Hannah Trostle: I was surprised that AT&T was as small as it is. Um, I was less surprised to see Comcast and Charter just, you know, focused on the cities, like we always expect cable companies to be in cities. That makes a lot of sense.

Christopher Mitchell: When you say cities, really, I mean it's, people might not be thinking of a city of 20,000, but it's --

Hannah Trostle: Yeah, those are, those are still cities. They were there, the urbanized areas. They are oftentimes like the, uh, regional economic centers.

Christopher Mitchell: Yeah, 'cuz they're, I mean the cable companies are all over the map. I, my first reaction was that Susan Crawford nailed it when she wrote "Captive Audience," the book talking about the looming cable monopoly. Those were the words that she used and it's quite clear when we look at our map, you said AT&T's service territory was quite small particularly, I mean their overall footprint is smaller than I imagined it, but in particular their footprint of broadband service is much smaller than I imagined.
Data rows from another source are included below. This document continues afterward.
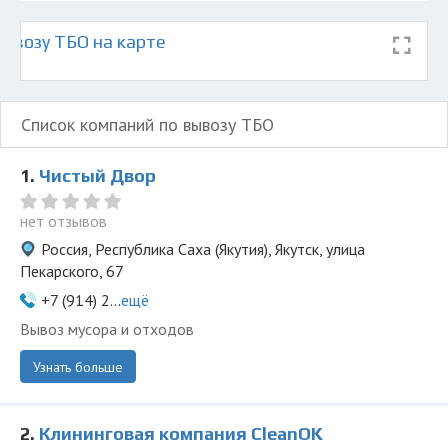
ывозу ТБО на карте
Список компаний по вывозу ТБО
1.
Чистый Двор
нет отзывов
Россия, Республика Саха (Якутия), Якутск, улица
Пекарского, 67
+7 (914) 2...
ещё
Вывоз мусора и отходов
Узнать больше
2.
Клининговая компания СleanOK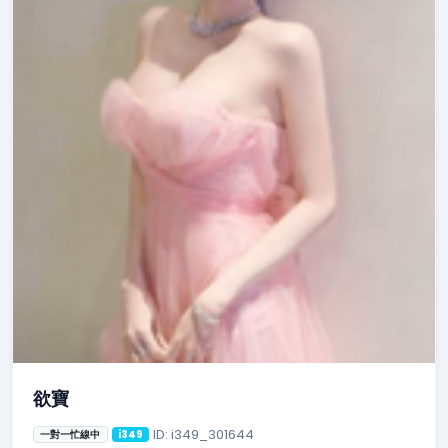
欲寶
ID: i349_301644
一對一忙線中
i349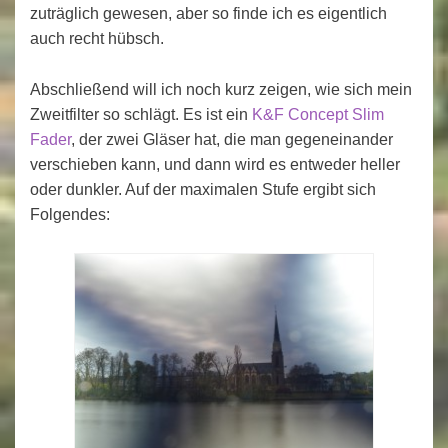
zuträglich gewesen, aber so finde ich es eigentlich
auch recht hübsch.
Abschließend will ich noch kurz zeigen, wie sich mein
Zweitfilter so schlägt. Es ist ein
K&F Concept Slim
Fader
, der zwei Gläser hat, die man gegeneinander
verschieben kann, und dann wird es entweder heller
oder dunkler. Auf der maximalen Stufe ergibt sich
Folgendes: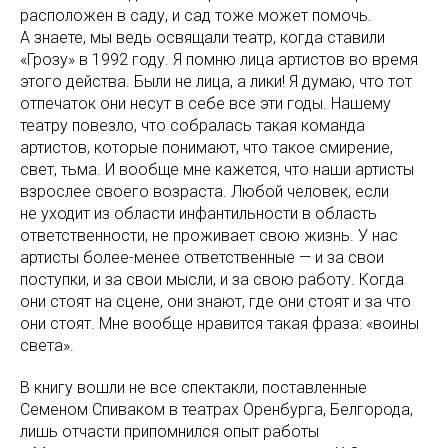
расположен в саду, и сад тоже может помочь.
А знаете, мы ведь освящали театр, когда ставили
«Грозу» в 1992 году. Я помню лица артистов во время
этого действа. Были не лица, а лики! Я думаю, что тот
отпечаток они несут в себе все эти годы. Нашему
театру повезло, что собралась такая команда
артистов, которые понимают, что такое смирение,
свет, тьма. И вообще мне кажется, что наши артисты
взрослее своего возраста. Любой человек, если
не уходит из области инфантильности в область
ответственности, не проживает свою жизнь. У нас
артисты более-менее ответственные — и за свои
поступки, и за свои мысли, и за свою работу. Когда
они стоят на сцене, они знают, где они стоят и за что
они стоят. Мне вообще нравится такая фраза: «воины
света».
В книгу вошли не все спектакли, поставленные
Семеном Спиваком в театрах Оренбурга, Белгорода,
лишь отчасти припомнился опыт работы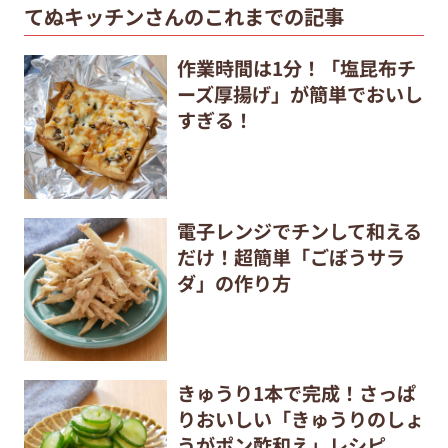
てぬキッチンさんのこれまでの記事
作業時間は1分！「塩昆布チ
ーズ厚揚げ」が簡単でおいし
すぎる！
電子レンジでチンして和える
だけ！超簡単「ごぼうサラ
ダ」の作り方
きゅうり1本で完成！さっぱ
りおいしい「きゅうりのしょ
うがポン酢和え」レシピ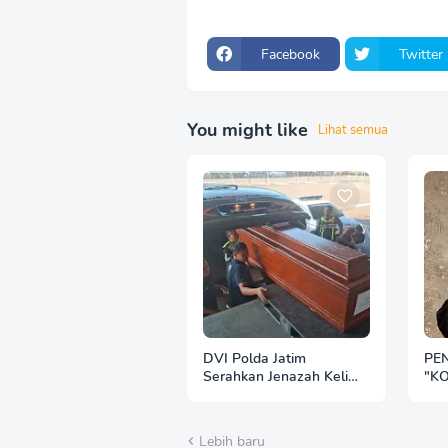
Facebook
Twitter
You might like
Lihat semua
DVI Polda Jatim
PE
Serahkan Jenazah Kelima
"K
Korban KM Mutiara
PR
Sentosa II
Lebih baru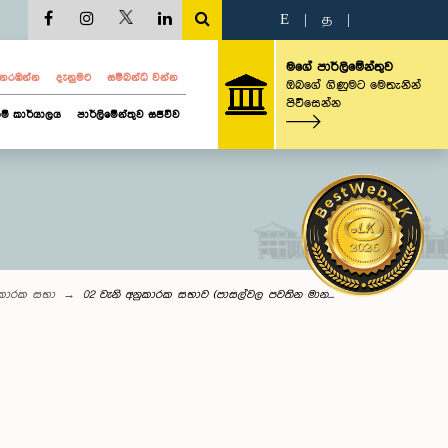
E
|
த
|
මගේ පාර්ලිමේන්තුව
ව නරඹන්න
දැනුමට
සම්බන්ධ වන්න
ඔබගේ ගිණුමට මෙතැනින්
පිවිසෙන්න
ම් කාර්යාලය
පාර්ලිමේන්තුව සජීවීව
කාරක සභා
02 වැනි අනුකාරක සභාව (පාසල්වල පවතින මාන...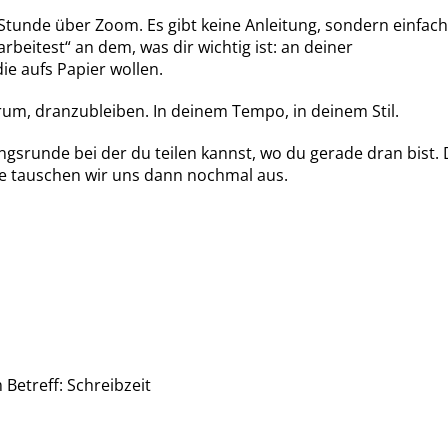
 Stunde über Zoom. Es gibt keine Anleitung, sondern einfach
eitest“ an dem, was dir wichtig ist: an deiner
e aufs Papier wollen.
darum, dranzubleiben. In deinem Tempo, in deinem Stil.
gsrunde bei der du teilen kannst, wo du gerade dran bist.
nde tauschen wir uns dann nochmal aus.
Betreff: Schreibzeit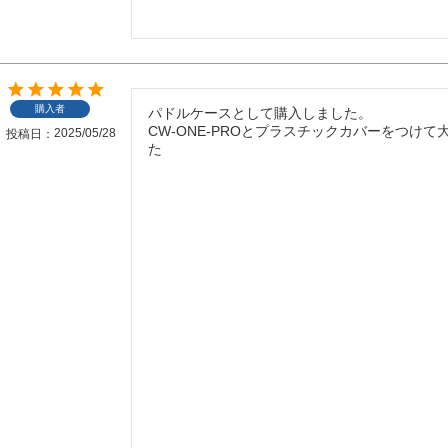
購入者
パドルケースとして購入しました。

CW-ONE-PROとプラスチックカバーをつけ
2025/05/28
投稿日
た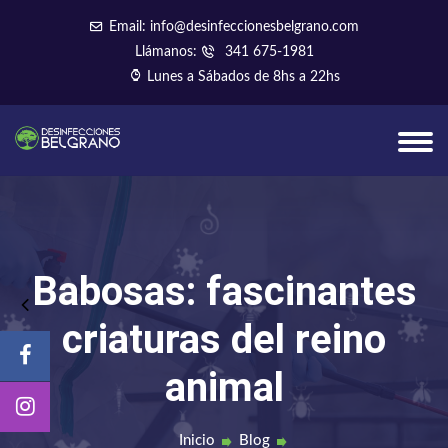
Email: info@desinfeccionesbelgrano.com
Llámanos:
341 675-1981
Lunes a Sábados de 8hs a 22hs
Babosas: fascinantes
criaturas del reino
animal
Inicio
Blog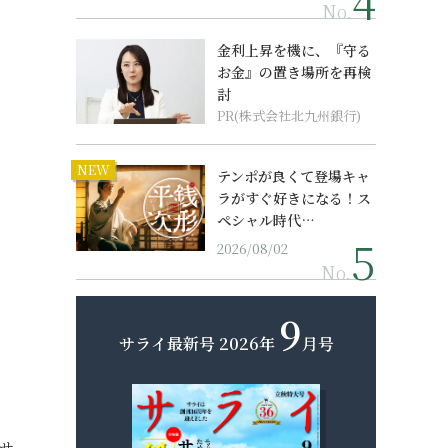
No.
金利上昇を機に、『守る
お金』の置き場所を再検
討
PR(株式会社北九州銀行)
NEW
テンポが良くて登場キャ
ラがすぐ好きになる！ス
ペシャル時代…
2026/08/02
No.
9
サライ最新号
2026年
月号
サ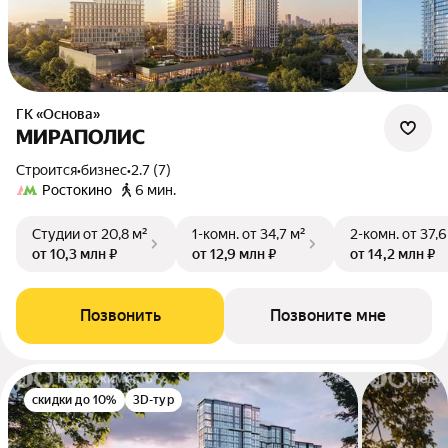
ГК «Основа»
МИРАПОЛИС
Строится
•
бизнес
•
2.7 (7)
Ростокино
6 мин.
Студии
от 20,8 м²
1-комн.
от 34,7 м²
2-комн.
от 37,6
от 10,3 млн ₽
от 12,9 млн ₽
от 14,2 млн ₽
Позвонить
Позвоните мне
скидки до 10%
3D-тур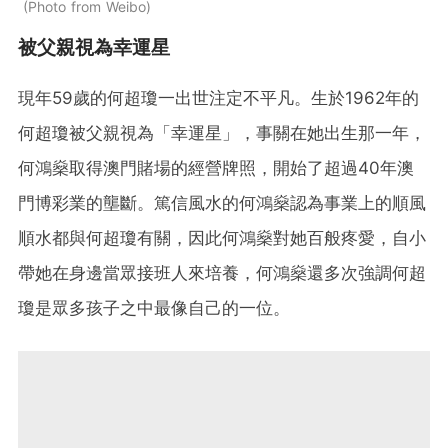
Photo from Weibo
被父親視為幸運星
現年59歲的何超瓊一出世注定不平凡。生於1962年的
何超瓊被父親視為「幸運星」，事關在她出生那一年，
何鴻燊取得澳門賭場的經營牌照，開始了超過40年澳
門博彩業的壟斷。篤信風水的何鴻燊認為事業上的順風
順水都與何超瓊有關，因此何鴻燊對她百般疼愛，自小
帶她在身邊當眾接班人來培養，何鴻燊還多次強調何超
瓊是眾多孩子之中最像自己的一位。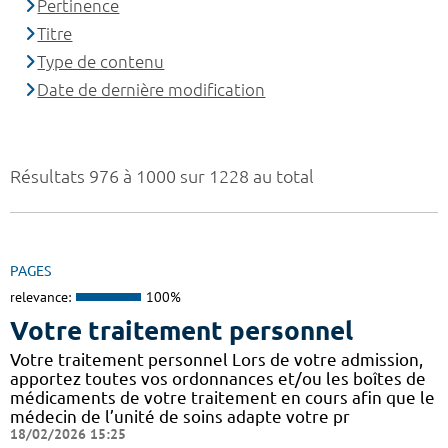
Pertinence
Titre
Type de contenu
Date de dernière modification
Résultats 976 à 1000 sur 1228 au total
PAGES
relevance:
100%
Votre traitement personnel
Votre traitement personnel Lors de votre admission,
apportez toutes vos ordonnances et/ou les boîtes de
médicaments de votre traitement en cours afin que le
médecin de l’unité de soins adapte votre pr
18/02/2026 15:25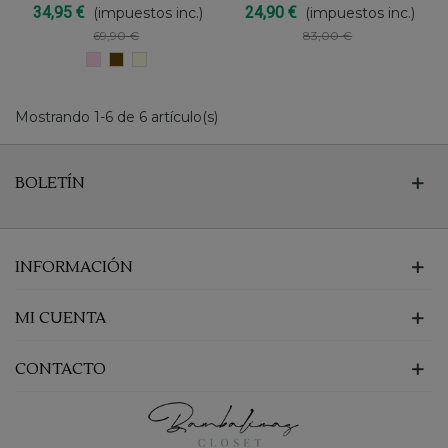
34,95 €
24,90 €
(impuestos inc.)
(impuestos inc.)
69,90 €
83,00 €
ROSA
Marron
CRUDO
chocolate
Mostrando 1-6 de 6 artículo(s)
BOLETÍN
INFORMACIÓN
MI CUENTA
CONTACTO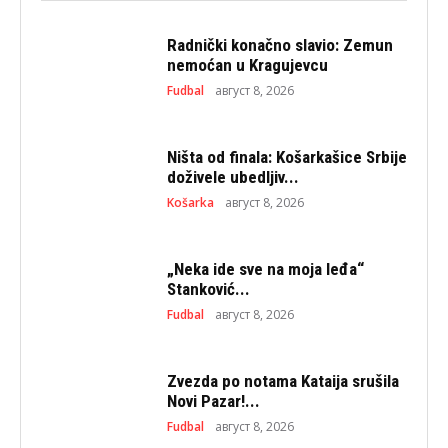
Radnički konačno slavio: Zemun
nemoćan u Kragujevcu
Fudbal
август 8, 2026
Ništa od finala: Košarkašice Srbije
doživele ubedljiv...
Košarka
август 8, 2026
„Neka ide sve na moja leđa“
Stanković...
Fudbal
август 8, 2026
Zvezda po notama Kataija srušila
Novi Pazar!...
Fudbal
август 8, 2026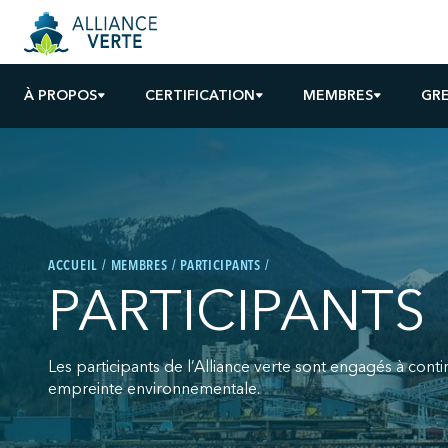
À PROPOS
CERTIFICATION
MEMBRES
GR
ACCUEIL
MEMBRES
PARTICIPANTS
PARTICIPANTS
Les participants de l’Alliance verte sont engagés à cont
empreinte environnementale.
It's clear that cable companies are the dominant force of broadband.

Hannah Trostle: Yeah. The cable companies are the ones providing broadband, if you're only looking at the big cable and telecom companies. Like as soon as you start adding in the Co-ops, then you can see that oh, co-ops are actually providing broadband in rural America. So it's really more split between co-ops in the rural areas and cable companies in urbanized areas.

Christopher Mitchell: Right. And just again to give people a sense of the scale, roughly 90 percent of the country lives in areas that are served by cable companies. Um, and so that includes both urban areas and the areas right around them that we may not think of as being urban. There's more people get cable service and than I think many people realize or, or have the potential of getting it.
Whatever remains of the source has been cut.